### [Input data]
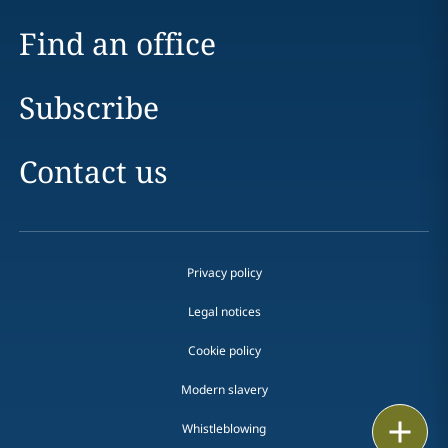
Find an office
Subscribe
Contact us
Privacy policy
Legal notices
Cookie policy
Modern slavery
Print
Whistleblowing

### [Action item]
Pictures aside, give the data again exactly as it appears.

### [Reply to the task]
Find an office
Subscribe
Contact us
Privacy policy
Legal notices
Cookie policy
Modern slavery
Print
Whistleblowing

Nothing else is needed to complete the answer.